As I backed down the driveway, Boyce watched me from the top step of his trailer, both hands tucked into his front pockets. The tarnished porch lamp mounted next to the door left his face in shadow but shed a weak blue light over his shoulder, accentuating the shadowed lines of muscle along his arm—biceps brachii, brachialis, brachioradialis, triceps brachii, extensor carpi radialis and digitorum… I wanted to trace each one with my fingers, skimming the rock-hard curves and the valleys between them.

Back home less than two weeks and my long-concealed addiction had returned full throttle. I’d been so sure that college would abolish it—the two-hundred-mile separation, the thousands of guys on campus (there’d only been seventy-something boys in my entire high school), the parties and rushing and pledging, and last but not least the pressure that came with attending an academically distinguished university.

With my course load and sorority obligations, I hadn’t had much time to date, so I’d only had two official relationships: freshman year, lasting a whopping six weeks, with a frat douche named Geoffrey who had no clue what the title of “boyfriend” actually entailed, and two years later, Mitchell. Between them there were a series of standard hookups and almost-but-not-quites, most of those encounters so clumsy and unsatisfying that they were happily forgotten.

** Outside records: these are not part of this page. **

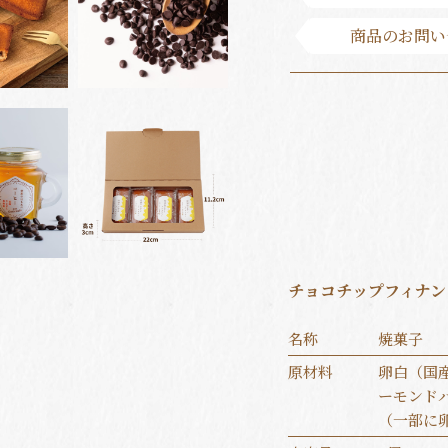
商品のお問い
チョコチップフィナン
名称
焼菓子
原材料
卵白（国
ーモンド
（一部に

In four years, nothing had erased or even dimmed my memories of Boyce. His kiss. His touch. The disorienting intensity of his gaze. I was a different person now, and so was he, but apparently those transformations didn’t matter to this thing I felt. For my heart, he was a grounding wire, the needle of a compass, a gravitational pull.

For him, in high school, I’d been no more than a fixation, a conquest to be won. Before that, who knows? An obligation, perhaps—some odd sort of debt incurred the moment he’d saved my life. As I turned the corner at the end of his street, I glanced in the rearview mirror where he was still framed, half-eclipsed by the dark, a motionless silhouette.

My introverted psyche had always preferred to leave the acting out to others, so that on the surface I seemed to be the proverbial good girl. Focused and guarded. The soul of discretion and the mind of rationality, head to toe. But I had a secret center, and my flashes of rebellion were internal. My heart—carefully concealed and never worn on my sleeve or any other visible place—turned a blind eye and a deaf ear to reason. It craved what it wanted, and for years, it wanted one thing against all better judgment: Boyce Wynn.

The moment I resolved to give in to those inner desires took place in the middle of my high school graduation ceremony. Talk about never seeing something coming.